Dataset entries:

# # # # #

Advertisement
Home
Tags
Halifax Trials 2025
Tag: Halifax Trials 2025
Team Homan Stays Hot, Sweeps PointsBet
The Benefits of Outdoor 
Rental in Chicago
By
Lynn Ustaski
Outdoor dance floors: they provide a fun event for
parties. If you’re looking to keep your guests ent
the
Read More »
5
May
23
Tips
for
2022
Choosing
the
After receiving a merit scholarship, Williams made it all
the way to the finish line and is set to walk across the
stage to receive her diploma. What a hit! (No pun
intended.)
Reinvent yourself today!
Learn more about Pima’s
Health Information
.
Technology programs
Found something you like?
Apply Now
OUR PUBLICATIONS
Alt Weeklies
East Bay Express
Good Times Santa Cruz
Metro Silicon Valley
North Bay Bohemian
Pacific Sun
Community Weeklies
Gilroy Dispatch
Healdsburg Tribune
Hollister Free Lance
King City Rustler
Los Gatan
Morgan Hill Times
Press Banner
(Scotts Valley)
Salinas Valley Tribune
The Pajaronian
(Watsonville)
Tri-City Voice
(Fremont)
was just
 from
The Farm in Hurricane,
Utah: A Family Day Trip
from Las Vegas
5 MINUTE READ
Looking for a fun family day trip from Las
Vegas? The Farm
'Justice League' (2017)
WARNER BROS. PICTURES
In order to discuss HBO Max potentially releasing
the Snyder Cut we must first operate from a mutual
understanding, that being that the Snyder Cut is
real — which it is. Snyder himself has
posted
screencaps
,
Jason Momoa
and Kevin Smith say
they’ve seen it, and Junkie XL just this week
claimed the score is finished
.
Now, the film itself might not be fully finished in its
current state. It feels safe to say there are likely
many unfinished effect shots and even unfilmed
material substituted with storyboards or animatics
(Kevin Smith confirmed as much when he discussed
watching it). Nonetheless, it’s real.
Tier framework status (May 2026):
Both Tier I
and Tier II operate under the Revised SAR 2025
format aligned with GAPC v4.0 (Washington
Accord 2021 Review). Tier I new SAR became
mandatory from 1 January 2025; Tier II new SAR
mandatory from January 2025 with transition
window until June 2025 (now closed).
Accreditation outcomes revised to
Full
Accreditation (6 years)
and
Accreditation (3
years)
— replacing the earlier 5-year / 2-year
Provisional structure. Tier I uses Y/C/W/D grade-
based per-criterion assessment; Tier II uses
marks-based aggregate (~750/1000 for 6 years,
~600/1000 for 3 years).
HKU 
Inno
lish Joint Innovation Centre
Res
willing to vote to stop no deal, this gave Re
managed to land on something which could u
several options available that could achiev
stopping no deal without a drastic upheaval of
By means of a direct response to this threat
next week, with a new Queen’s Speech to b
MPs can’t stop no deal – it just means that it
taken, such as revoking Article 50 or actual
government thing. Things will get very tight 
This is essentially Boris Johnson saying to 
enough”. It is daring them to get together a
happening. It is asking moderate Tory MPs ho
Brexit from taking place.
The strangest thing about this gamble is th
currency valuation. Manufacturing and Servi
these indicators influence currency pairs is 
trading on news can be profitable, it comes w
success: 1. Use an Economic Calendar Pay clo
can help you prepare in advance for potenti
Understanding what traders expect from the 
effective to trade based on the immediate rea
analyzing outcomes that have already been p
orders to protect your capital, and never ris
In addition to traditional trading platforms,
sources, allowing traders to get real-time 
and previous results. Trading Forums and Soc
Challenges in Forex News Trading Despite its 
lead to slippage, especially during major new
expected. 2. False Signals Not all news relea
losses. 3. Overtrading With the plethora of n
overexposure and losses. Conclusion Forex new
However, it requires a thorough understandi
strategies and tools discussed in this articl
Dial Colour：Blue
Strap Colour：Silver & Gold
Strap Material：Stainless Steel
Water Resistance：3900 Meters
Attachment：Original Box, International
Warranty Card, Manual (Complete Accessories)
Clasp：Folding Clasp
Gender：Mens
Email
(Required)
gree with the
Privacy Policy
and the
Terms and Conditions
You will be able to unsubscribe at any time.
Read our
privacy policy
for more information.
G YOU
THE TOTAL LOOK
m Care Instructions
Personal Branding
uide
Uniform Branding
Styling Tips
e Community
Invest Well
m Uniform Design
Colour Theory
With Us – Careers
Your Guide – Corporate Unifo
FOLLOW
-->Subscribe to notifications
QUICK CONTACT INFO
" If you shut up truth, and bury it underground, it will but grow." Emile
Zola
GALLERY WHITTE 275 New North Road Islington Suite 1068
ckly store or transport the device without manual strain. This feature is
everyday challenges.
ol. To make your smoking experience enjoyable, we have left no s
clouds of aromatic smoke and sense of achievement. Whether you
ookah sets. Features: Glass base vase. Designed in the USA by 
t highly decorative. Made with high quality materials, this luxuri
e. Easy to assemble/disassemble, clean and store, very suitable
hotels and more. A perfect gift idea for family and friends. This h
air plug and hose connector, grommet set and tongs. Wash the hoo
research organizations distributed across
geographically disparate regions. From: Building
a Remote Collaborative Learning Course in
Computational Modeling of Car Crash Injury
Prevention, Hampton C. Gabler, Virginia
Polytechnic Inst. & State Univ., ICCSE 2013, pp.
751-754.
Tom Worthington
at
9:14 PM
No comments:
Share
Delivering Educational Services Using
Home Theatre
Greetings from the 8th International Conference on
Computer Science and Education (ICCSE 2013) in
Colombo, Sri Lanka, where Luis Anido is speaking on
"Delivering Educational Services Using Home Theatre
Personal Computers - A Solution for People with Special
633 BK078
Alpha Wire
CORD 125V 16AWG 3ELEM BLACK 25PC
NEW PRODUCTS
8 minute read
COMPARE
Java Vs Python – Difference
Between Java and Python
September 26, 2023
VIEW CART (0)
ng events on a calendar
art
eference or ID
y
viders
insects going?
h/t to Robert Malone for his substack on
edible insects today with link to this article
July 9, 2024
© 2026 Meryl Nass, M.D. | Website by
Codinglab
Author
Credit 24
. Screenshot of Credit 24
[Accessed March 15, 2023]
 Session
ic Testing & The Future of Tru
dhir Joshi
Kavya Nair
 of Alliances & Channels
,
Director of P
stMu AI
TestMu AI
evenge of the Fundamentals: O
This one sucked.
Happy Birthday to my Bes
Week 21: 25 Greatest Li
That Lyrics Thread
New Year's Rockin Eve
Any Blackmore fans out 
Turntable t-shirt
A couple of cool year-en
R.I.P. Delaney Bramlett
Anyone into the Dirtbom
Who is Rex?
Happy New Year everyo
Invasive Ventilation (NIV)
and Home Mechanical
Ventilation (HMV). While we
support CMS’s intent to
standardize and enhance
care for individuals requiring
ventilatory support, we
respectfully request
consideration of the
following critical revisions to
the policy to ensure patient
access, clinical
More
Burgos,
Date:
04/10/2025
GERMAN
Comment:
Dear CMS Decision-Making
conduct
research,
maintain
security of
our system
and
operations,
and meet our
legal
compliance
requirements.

# # # # #

Every line of the data is to be retyped without alteration.

Advertisement
Home
Tags
Halifax Trials 2025
Tag: Halifax Trials 2025
Team Homan Stays Hot, Sweeps PointsBet
The Benefits of Outdoor 
Rental in Chicago
By
Lynn Ustaski
Outdoor dance floors: they provide a fun event for
parties. If you’re looking to keep your guests ent
the
Read More »
5
May
23
Tips
for
2022
Choosing
the
After receiving a merit scholarship, Williams made it all
the way to the finish line and is set to walk across the
stage to receive her diploma. What a hit! (No pun
intended.)
Reinvent yourself today!
Learn more about Pima’s
Health Information
.
Technology programs
Found something you like?
Apply Now
OUR PUBLICATIONS
Alt Weeklies
East Bay Express
Good Times Santa Cruz
Metro Silicon Valley
North Bay Bohemian
Pacific Sun
Community Weeklies
Gilroy Dispatch
Healdsburg Tribune
Hollister Free Lance
King City Rustler
Los Gatan
Morgan Hill Times
Press Banner
(Scotts Valley)
Salinas Valley Tribune
The Pajaronian
(Watsonville)
Tri-City Voice
(Fremont)
was just
 from
The Farm in Hurricane,
Utah: A Family Day Trip
from Las Vegas
5 MINUTE READ
Looking for a fun family day trip from Las
Vegas? The Farm
'Justice League' (2017)
WARNER BROS. PICTURES
In order to discuss HBO Max potentially releasing
the Snyder Cut we must first operate from a mutual
understanding, that being that the Snyder Cut is
real — which it is. Snyder himself has
posted
screencaps
,
Jason Momoa
and Kevin Smith say
they’ve seen it, and Junkie XL just this week
claimed the score is finished
.
Now, the film itself might not be fully finished in its
current state. It feels safe to say there are likely
many unfinished effect shots and even unfilmed
material substituted with storyboards or animatics
(Kevin Smith confirmed as much when he discussed
watching it). Nonetheless, it’s real.
Tier framework status (May 2026):
Both Tier I
and Tier II operate under the Revised SAR 2025
format aligned with GAPC v4.0 (Washington
Accord 2021 Review). Tier I new SAR became
mandatory from 1 January 2025; Tier II new SAR
mandatory from January 2025 with transition
window until June 2025 (now closed).
Accreditation outcomes revised to
Full
Accreditation (6 years)
and
Accreditation (3
years)
— replacing the earlier 5-year / 2-year
Provisional structure. Tier I uses Y/C/W/D grade-
based per-criterion assessment; Tier II uses
marks-based aggregate (~750/1000 for 6 years,
~600/1000 for 3 years).
HKU 
Inno
lish Joint Innovation Centre
Res
willing to vote to stop no deal, this gave Re
managed to land on something which could u
several options available that could achiev
stopping no deal without a drastic upheaval of
By means of a direct response to this threat
next week, with a new Queen’s Speech to b
MPs can’t stop no deal – it just means that it
taken, such as revoking Article 50 or actual
government thing. Things will get very tight 
This is essentially Boris Johnson saying to 
enough”. It is daring them to get together a
happening. It is asking moderate Tory MPs ho
Brexit from taking place.
The strangest thing about this gamble is th
currency valuation. Manufacturing and Servi
these indicators influence currency pairs is 
trading on news can be profitable, it comes w
success: 1. Use an Economic Calendar Pay clo
can help you prepare in advance for potenti
Understanding what traders expect from the 
effective to trade based on the immediate rea
analyzing outcomes that have already been p
orders to protect your capital, and never ris
In addition to traditional trading platforms,
sources, allowing traders to get real-time 
and previous results. Trading Forums and Soc
Challenges in Forex News Trading Despite its 
lead to slippage, especially during major new
expected. 2. False Signals Not all news relea
losses. 3. Overtrading With the plethora of n
overexposure and losses. Conclusion Forex new
However, it requires a thorough understandi
strategies and tools discussed in this articl
Dial Colour：Blue
Strap Colour：Silver & Gold
Strap Material：Stainless Steel
Water Resistance：3900 Meters
Attachment：Original Box, International
Warranty Card, Manual (Complete Accessories)
Clasp：Folding Clasp
Gender：Mens
Email
(Required)
gree with the
Privacy Policy
and the
Terms and Conditions
You will be able to unsubscribe at any time.
Read our
privacy policy
for more information.
G YOU
THE TOTAL LOOK
m Care Instructions
Personal Branding
uide
Uniform Branding
Styling Tips
e Community
Invest Well
m Uniform Design
Colour Theory
With Us – Careers
Your Guide – Corporate Unifo
FOLLOW
-->Subscribe to notifications
QUICK CONTACT INFO
" If you shut up truth, and bury it underground, it will but grow." Emile
Zola
GALLERY WHITTE 275 New North Road Islington Suite 1068
ckly store or transport the device without manual strain. This feature is
everyday challenges.
ol. To make your smoking experience enjoyable, we have left no s
clouds of aromatic smoke and sense of achievement. Whether you
ookah sets. Features: Glass base vase. Designed in the USA by 
t highly decorative. Made with high quality materials, this luxuri
e. Easy to assemble/disassemble, clean and store, very suitable
hotels and more. A perfect gift idea for family and friends. This h
air plug and hose connector, grommet set and tongs. Wash the hoo
research organizations distributed across
geographically disparate regions. From: Building
a Remote Collaborative Learning Course in
Computational Modeling of Car Crash Injury
Prevention, Hampton C. Gabler, Virginia
Polytechnic Inst. & State Univ., ICCSE 2013, pp.
751-754.
Tom Worthington
at
9:14 PM
No comments:
Share
Delivering Educational Services Using
Home Theatre
Greetings from the 8th International Conference on
Computer Science and Education (ICCSE 2013) in
Colombo, Sri Lanka, where Luis Anido is speaking on
"Delivering Educational Services Using Home Theatre
Personal Computers - A Solution for People with Special
633 BK078
Alpha Wire
CORD 125V 16AWG 3ELEM BLACK 25PC
NEW PRODUCTS
8 minute read
COMPARE
Java Vs Python – Difference
Between Java and Python
September 26, 2023
VIEW CART (0)
ng events on a calendar
art
eference or ID
y
viders
insects going?
h/t to Robert Malone for his substack on
edible insects today with link to this article
July 9, 2024
© 2026 Meryl Nass, M.D. | Website by
Codinglab
Author
Credit 24
. Screenshot of Credit 24
[Accessed March 15, 2023]
 Session
ic Testing & The Future of Tru
dhir Joshi
Kavya Nair
 of Alliances & Channels
,
Director of P
stMu AI
TestMu AI
evenge of the Fundamentals: O
This one sucked.
Happy Birthday to my Bes
Week 21: 25 Greatest Li
That Lyrics Thread
New Year's Rockin Eve
Any Blackmore fans out 
Turntable t-shirt
A couple of cool year-en
R.I.P. Delaney Bramlett
Anyone into the Dirtbom
Who is Rex?
Happy New Year everyo
Invasive Ventilation (NIV)
and Home Mechanical
Ventilation (HMV). While we
support CMS’s intent to
standardize and enhance
care for individuals requiring
ventilatory support, we
respectfully request
consideration of the
following critical revisions to
the policy to ensure patient
access, clinical
More
Burgos,
Date:
04/10/2025
GERMAN
Comment:
Dear CMS Decision-Making
conduct
research,
maintain
security of
our system
and
operations,
and meet our
legal
compliance
requirements.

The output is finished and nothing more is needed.